- Bhatni Bazar Location in Uttar Pradesh, India
- Coordinates: 26°13′N 83°34′E﻿ / ﻿26.22°N 83.57°E
- Country: India
- State: Uttar Pradesh
- District: Deoria
- Elevation: 57 m (187 ft)

Population (2015)
- • Total: 18,000

Languages
- • Official: Hindi, Bhojpuri
- Time zone: UTC+5:30 (IST)
- PIN: 274701

= Bhatni Bazar =

Bhatni Bazar is a town and a Nagar Panchayat in the Deoria district in the Indian state of Uttar Pradesh. It is the headquarter of the Bhatni development block.

==Economy==
Bhatni Bazar is divided into two markets: the first is Nooriganj Bazar, which contained a sugar mill and was built by Noori Mian circa 1919. The other is the large Hatwa Bazar. The sugar mill in the past and a railway connection named Bhatni Junction near the markets contributed to the location's economic and social significance.

== Geography ==

Nearby settlements include small towns and villages such as Jigina Mishra, Khoribari, Rampur, Balua, Afghan, and Ghantee, Bazar in the North, Peokol, Bharauli, and Bharthua in the South, Uska, Nonapar, Bharhe, Chaura and Sawrezi in the East and Noonkhar, Pipra-Devraj, Mishrauli Dixit and Jigna Dixit in the West.

==Demographics==

As of the 2001 census, Bhatni Bazar had a population of 14,381. Males constituted 52% of the population and females 48%. The town had an average literacy rate of 64%, higher than the national average of 59.5%; with a male literacy rate of 76% and a female literacy rate of 52%. 16% of the population is under 6.

==Language==
The people of Bhatni speak Bhojpuri and Hindi, although English is increasingly used by younger people of the area.

==Education==
Two private colleges offer degrees: Sita Devi Mahavidyalaya and Bahadur Yadav Memorial College, Nasima Begum Mahila Maha Vidyalay Dharkhor Babu Ghanti Deoria (affiliated to University of Gorakhpur).
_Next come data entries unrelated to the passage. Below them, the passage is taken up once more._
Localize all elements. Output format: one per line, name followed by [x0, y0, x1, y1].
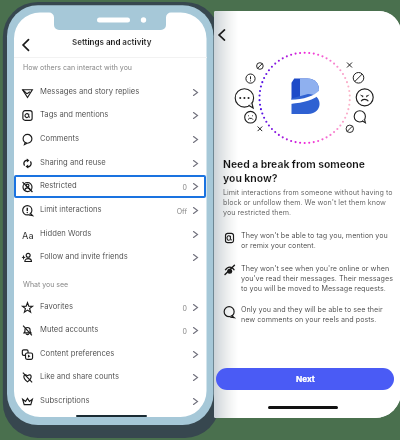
staticText: Comments: [40, 134, 79, 143]
staticText: They won't see when you're online or whe…: [241, 264, 393, 293]
button[interactable]: Back: [214, 26, 231, 44]
button[interactable]: Tags and mentions: [14, 104, 206, 127]
staticText: 0: [162, 327, 187, 335]
staticText: Favorites: [40, 302, 73, 311]
button[interactable]: Subscriptions: [14, 390, 206, 413]
button[interactable]: Back: [17, 36, 35, 54]
button[interactable]: Favorites: [14, 296, 206, 319]
staticText: Limit interactions from someone without …: [223, 188, 400, 217]
staticText: Limit interactions: [40, 205, 102, 214]
button[interactable]: Messages and story replies: [14, 81, 206, 104]
staticText: Restricted: [40, 181, 77, 190]
staticText: Next: [296, 374, 315, 384]
staticText: What you see: [23, 280, 69, 288]
button[interactable]: Comments: [14, 128, 206, 151]
button[interactable]: Restricted: [14, 175, 206, 198]
staticText: Off: [162, 207, 187, 215]
staticText: 0: [162, 183, 187, 191]
button[interactable]: Sharing and reuse: [14, 152, 206, 175]
staticText: Sharing and reuse: [40, 158, 106, 167]
staticText: Aa: [22, 230, 34, 241]
staticText: Need a break from someone you know?: [223, 158, 398, 184]
staticText: Muted accounts: [40, 325, 99, 334]
staticText: Tags and mentions: [40, 110, 109, 119]
button[interactable]: Follow and invite friends: [14, 246, 206, 269]
staticText: Hidden Words: [40, 229, 92, 238]
button[interactable]: Aa: [14, 223, 206, 246]
staticText: How others can interact with you: [23, 63, 132, 71]
staticText: Settings and activity: [72, 37, 152, 47]
staticText: Messages and story replies: [40, 87, 140, 96]
button[interactable]: Content preferences: [14, 343, 206, 366]
button[interactable]: Like and share counts: [14, 366, 206, 389]
button[interactable]: Limit interactions: [14, 199, 206, 222]
staticText: Follow and invite friends: [40, 252, 128, 261]
staticText: Like and share counts: [40, 372, 120, 381]
button[interactable]: Next: [216, 368, 394, 390]
staticText: Only you and they will be able to see th…: [241, 305, 393, 324]
staticText: Content preferences: [40, 349, 115, 358]
staticText: Subscriptions: [40, 396, 90, 405]
staticText: 0: [162, 304, 187, 312]
button[interactable]: Muted accounts: [14, 319, 206, 342]
staticText: They won't be able to tag you, mention y…: [241, 231, 393, 250]
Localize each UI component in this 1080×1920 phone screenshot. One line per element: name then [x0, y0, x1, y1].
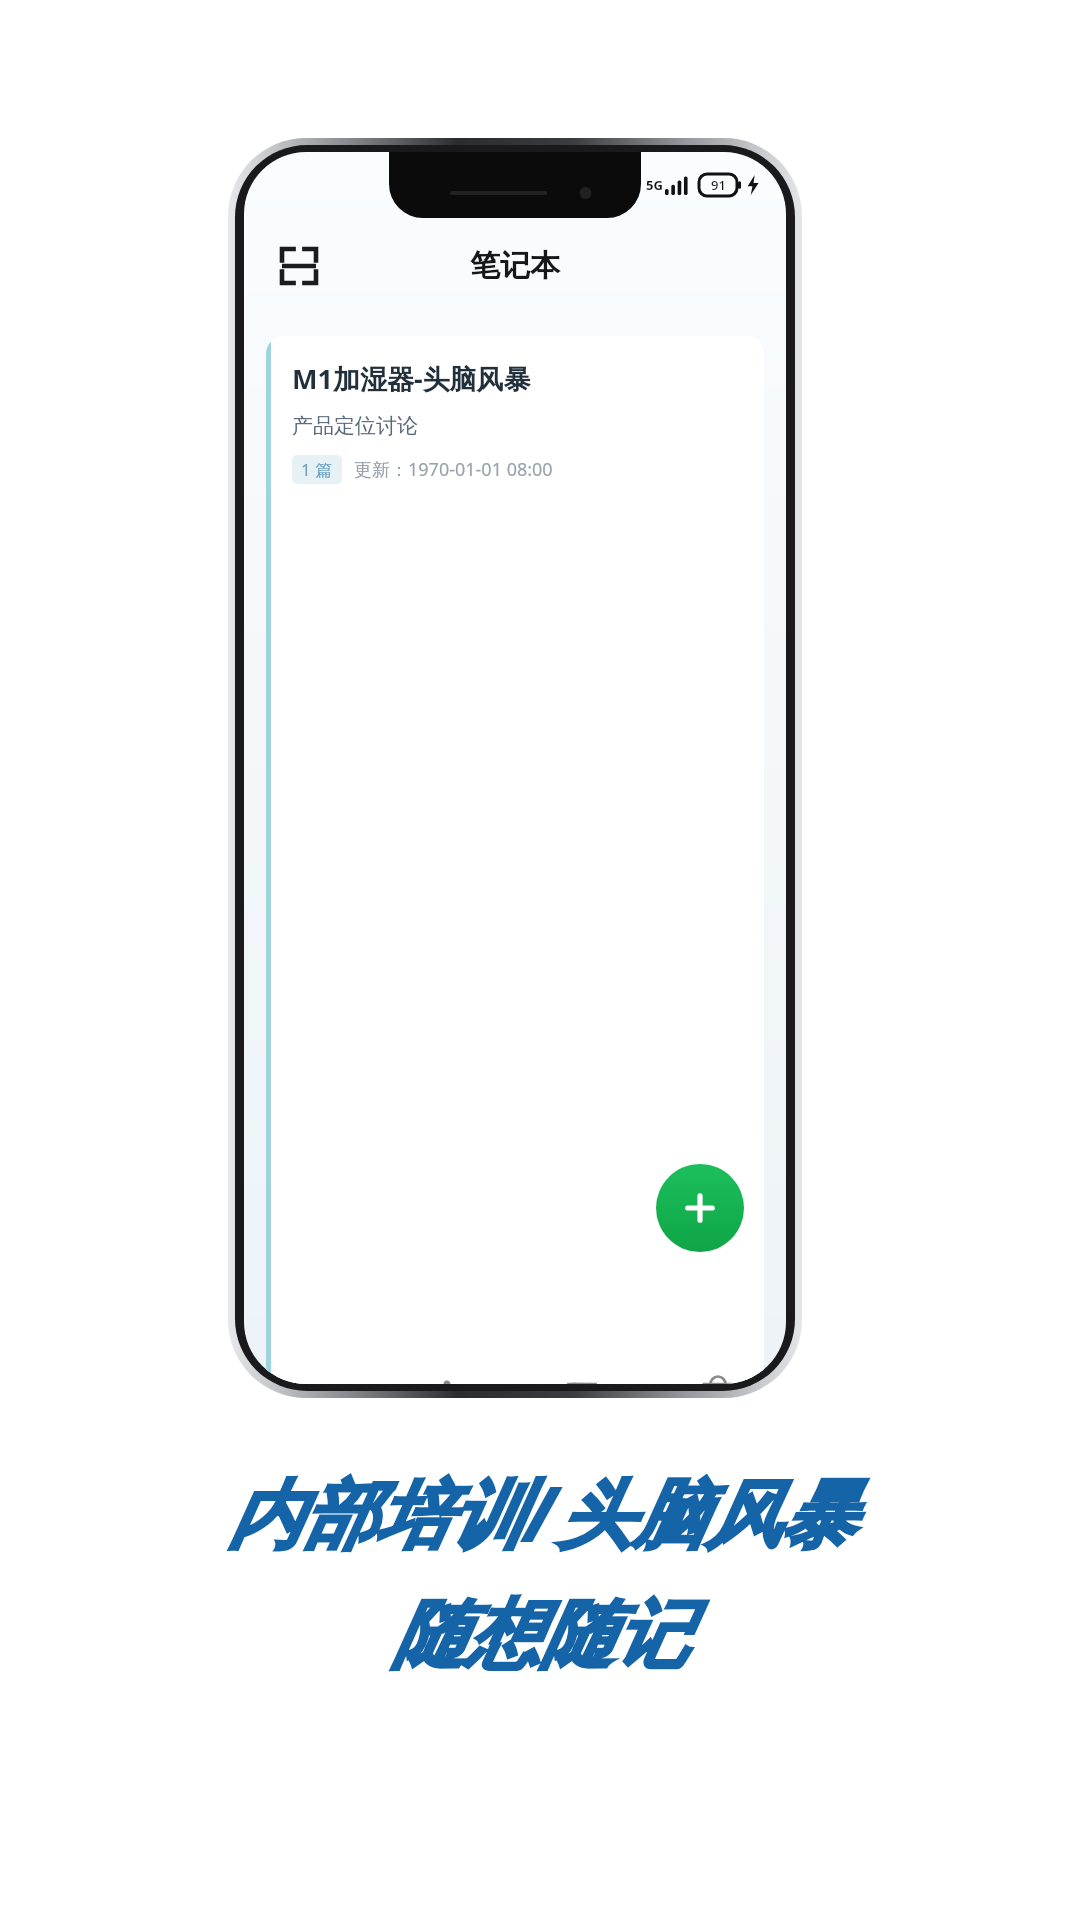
button[interactable]: Add note	[656, 1164, 744, 1252]
staticText: 1 篇	[301, 458, 333, 481]
staticText: 随想随记	[392, 1589, 688, 1682]
staticText: 91	[711, 176, 726, 194]
staticText: 5G	[646, 176, 663, 194]
button[interactable]: M1加湿器-头脑风暴	[266, 336, 764, 1384]
staticText: 更新：1970-01-01 08:00	[354, 457, 553, 482]
staticText: M1加湿器-头脑风暴	[292, 360, 531, 397]
staticText: 内部培训/头脑风暴	[227, 1462, 854, 1563]
staticText: 产品定位讨论	[292, 413, 418, 439]
staticText: 笔记本	[470, 247, 560, 285]
button[interactable]: Scan	[270, 237, 328, 295]
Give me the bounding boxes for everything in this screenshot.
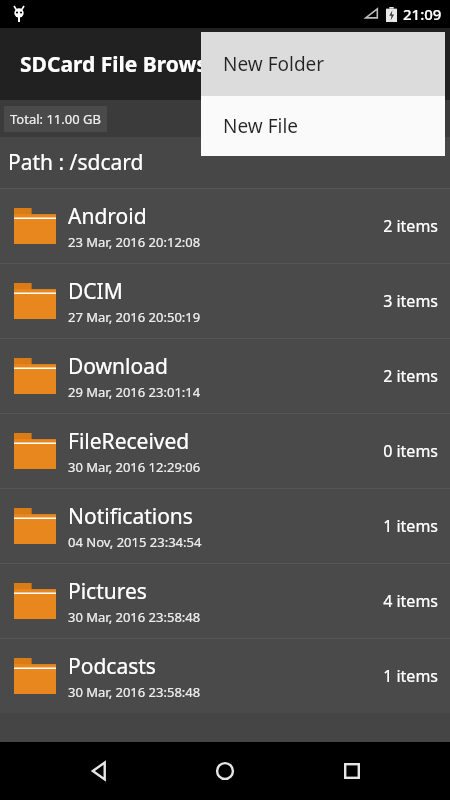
staticText: Path : /sdcard: [8, 148, 144, 177]
staticText: New File: [223, 113, 299, 139]
button[interactable]: New File: [201, 96, 445, 156]
staticText: 4 items: [383, 590, 438, 612]
button[interactable]: New Folder: [201, 32, 445, 96]
staticText: 30 Mar, 2016 23:58:48: [68, 608, 201, 626]
button[interactable]: Download: [0, 338, 450, 413]
button[interactable]: FileReceived: [0, 413, 450, 488]
button[interactable]: Back: [71, 743, 127, 799]
staticText: 1 items: [383, 515, 438, 537]
staticText: FileReceived: [68, 427, 190, 456]
button[interactable]: DCIM: [0, 263, 450, 338]
staticText: Total: 11.00 GB: [10, 110, 101, 128]
staticText: 0 items: [383, 440, 438, 462]
staticText: Download: [68, 352, 168, 381]
button[interactable]: Recent apps: [324, 743, 380, 799]
staticText: 30 Mar, 2016 12:29:06: [68, 458, 201, 476]
staticText: Android: [68, 202, 147, 231]
staticText: 04 Nov, 2015 23:34:54: [68, 533, 202, 551]
staticText: Podcasts: [68, 652, 156, 681]
button[interactable]: Podcasts: [0, 638, 450, 713]
staticText: New Folder: [223, 51, 325, 77]
staticText: 21:09: [403, 4, 442, 24]
staticText: 23 Mar, 2016 20:12:08: [68, 233, 201, 251]
staticText: 29 Mar, 2016 23:01:14: [68, 383, 201, 401]
button[interactable]: Pictures: [0, 563, 450, 638]
button[interactable]: Home: [197, 743, 253, 799]
staticText: 27 Mar, 2016 20:50:19: [68, 308, 201, 326]
staticText: 2 items: [383, 215, 438, 237]
button[interactable]: Notifications: [0, 488, 450, 563]
staticText: 2 items: [383, 365, 438, 387]
staticText: Pictures: [68, 577, 147, 606]
button[interactable]: Android: [0, 188, 450, 263]
staticText: DCIM: [68, 277, 123, 306]
staticText: Notifications: [68, 502, 193, 531]
staticText: 3 items: [383, 290, 438, 312]
staticText: 30 Mar, 2016 23:58:48: [68, 683, 201, 701]
staticText: SDCard File Browser: [20, 50, 229, 79]
staticText: 1 items: [383, 665, 438, 687]
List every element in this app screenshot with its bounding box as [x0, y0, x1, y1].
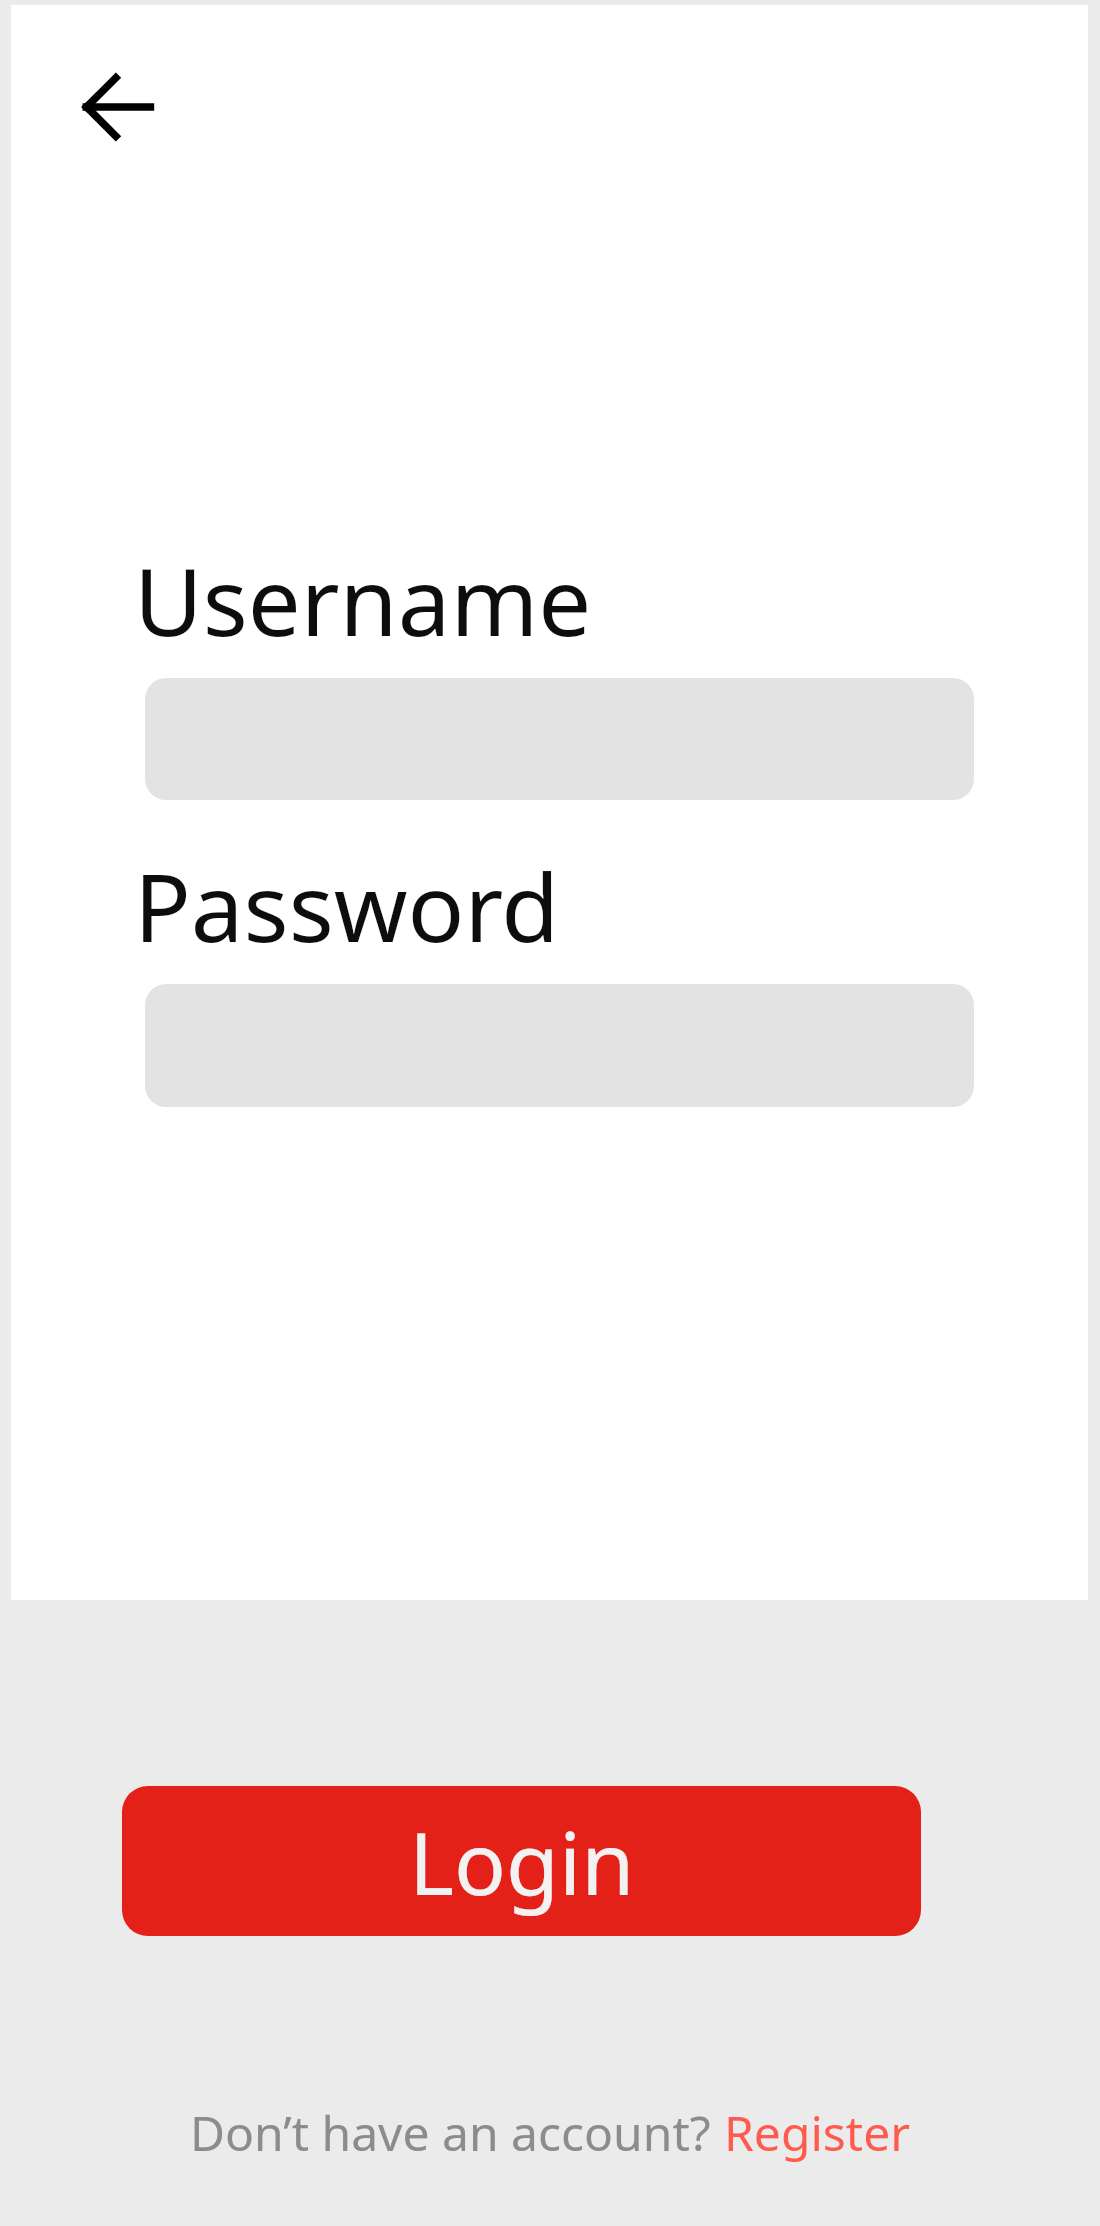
staticText: Password — [134, 842, 560, 970]
staticText: Don’t have an account? — [190, 2100, 724, 2165]
button[interactable]: Register — [724, 2100, 911, 2165]
staticText: Username — [134, 536, 592, 664]
button[interactable]: Login — [122, 1786, 921, 1936]
button[interactable]: Back — [63, 52, 173, 162]
staticText: Register — [724, 2100, 911, 2165]
staticText: Login — [409, 1803, 635, 1920]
Subhash Intermediate College is in the heart of the city. It is one of the oldest nearby colleges. A government Junior High School is located in Hatwa.

==Government==
Both Bhatni and Nagar Panchayat have often been important for the politics of their Chairmanship elections. Urmila Devi was the first woman chair. Balram Jaiswal is chair of Bhatni Nagar Panchayat.
Bhatni is a block development council (BDC). Members are elected by voters of each ward, and are called BDC members. Chairs are elected by the ward member of BDC.

==Transportation==
Bhatni Junction Railway Station (BTT) is located in Bhatni town it's operated by Gorakhpur railway division. Many passenger and express train halting in the railway station.